When this type of event is detected, the resynchronization operation is performed for objects that are no longer in compliance with their policies due to the failure. It is an expensive operation because it creates new replicas of the data that existed on the failed device or component, using the remaining replica for the component as the source. This data exists elsewhere in the cluster, on other hosts or on other mechanical disks of the same host, based on the configured failures-to-tolerate (FTT). The replicas of individual objects are not all created in the same place. Rather, the replicas are distributed around the rest of the cluster wherever there is spare capacity. Thus, the entire cluster is used as a hot spare.

Regardless of when it is activated, the resynchronization operation contends with the I/O of virtual machines and the resource available in the cluster. The operation could have a detrimental impact on the overall capabilities of the vSAN cluster if not sized and designed correctly. From a performance perspective, the resynchronization operation essentially limits the IOPS available to virtual machines in the cluster because of the operations being performed to recover the affected objects and components.

From a data availability perspective, whenever the resynchronization operation is unable to be completed, due to an inadequate amount of collective spare capacity in the cluster, data accessibility could be at risk. For instance, consider a scenario with a three-node cluster configured with the default availability policy setting of FTT=1. When a host failure occurs, the remaining two hosts are excluded from the resynchronization operation because they are already hosting objects and components for the affected virtual machines. In this scenario, the resynchronization operation waits until the failed node is brought back online, or a new one is added to the cluster, before resuming the resynchronization operation, and restoring the compliance value for data availability.

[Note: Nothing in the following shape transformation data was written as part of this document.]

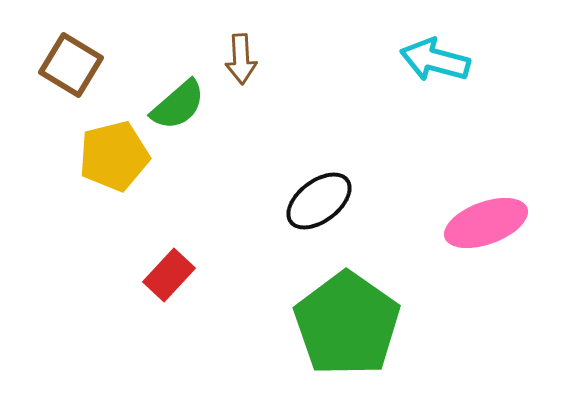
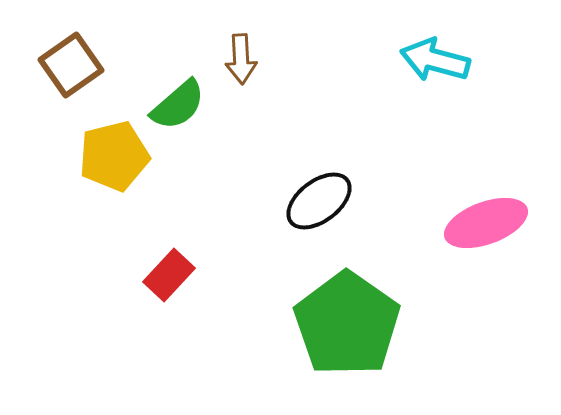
brown square: rotated 24 degrees clockwise
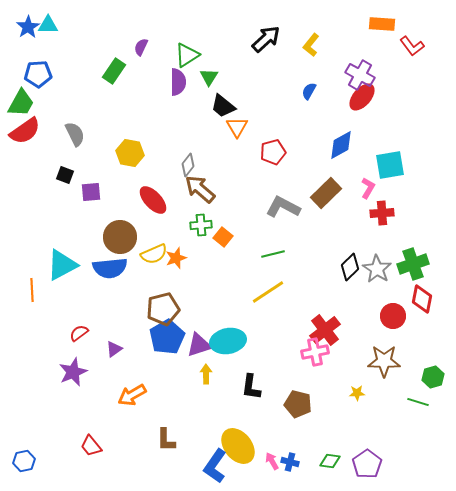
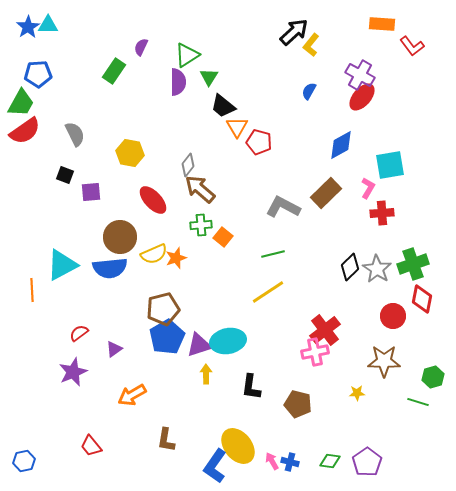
black arrow at (266, 39): moved 28 px right, 7 px up
red pentagon at (273, 152): moved 14 px left, 10 px up; rotated 30 degrees clockwise
brown L-shape at (166, 440): rotated 10 degrees clockwise
purple pentagon at (367, 464): moved 2 px up
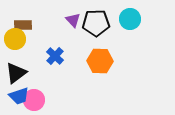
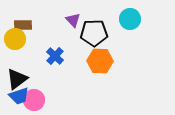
black pentagon: moved 2 px left, 10 px down
black triangle: moved 1 px right, 6 px down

Component	VM	User Experience	Restore process	VSAN Recovery process
HDD	Keep running	No impact	• HDD replacement • Add to vSAN cluster	Copy data on failure HDD to another (Instantly)
SSD	Keep running	No impact	• SSD replacement • Add to vSAN cluster	Copy data on all HDD in disk group to other HDDs (Instantly)
RAID Adapter	Keep running	No impact	• RAID adapter replacement • Reconfigure RAID • Add to vSAN cluster	Copy data on all HDDs under failure RAID Adapter to other HDDs (Instantly)
ESXi Host	Reboot VMs on failure host	A few minutes downtime (Reboot automatically)	• Replace host • Initial setup • Add to vSAN cluster	Copy data on all HDDs in the failure host (60 minutes later)
Network	Reboot VMs	A few minutes downtime (Reboot automatically)	• Restore network	Copy data on all HDDs in isolated hosts to other HDDs (60 minutes later)